- Assignment -
Copy every entry exactly as it stands, though any image it holds should stay out of the copy.

- Records drawn from a dataset -

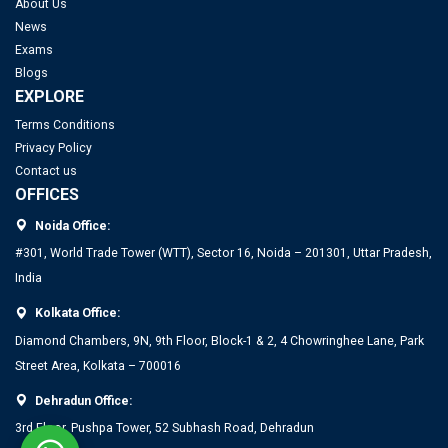
About Us
News
Exams
Blogs
EXPLORE
Terms Conditions
Privacy Policy
Contact us
OFFICES
Noida Office:
#301, World Trade Tower (WTT), Sector 16, Noida – 201301, Uttar Pradesh,
India
Kolkata Office:
Diamond Chambers, 9N, 9th Floor, Block-1 & 2, 4 Chowringhee Lane, Park
Street Area, Kolkata – 700016
Dehradun Office:
3rd Floor, Pushpa Tower, 52 Subhash Road, Dehradun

- Exercise result -
About Us
News
Exams
Blogs
EXPLORE
Terms Conditions
Privacy Policy
Contact us
OFFICES
Noida Office:
#301, World Trade Tower (WTT), Sector 16, Noida – 201301, Uttar Pradesh,
India
Kolkata Office:
Diamond Chambers, 9N, 9th Floor, Block-1 & 2, 4 Chowringhee Lane, Park
Street Area, Kolkata – 700016
Dehradun Office:
3rd Floor, Pushpa Tower, 52 Subhash Road, Dehradun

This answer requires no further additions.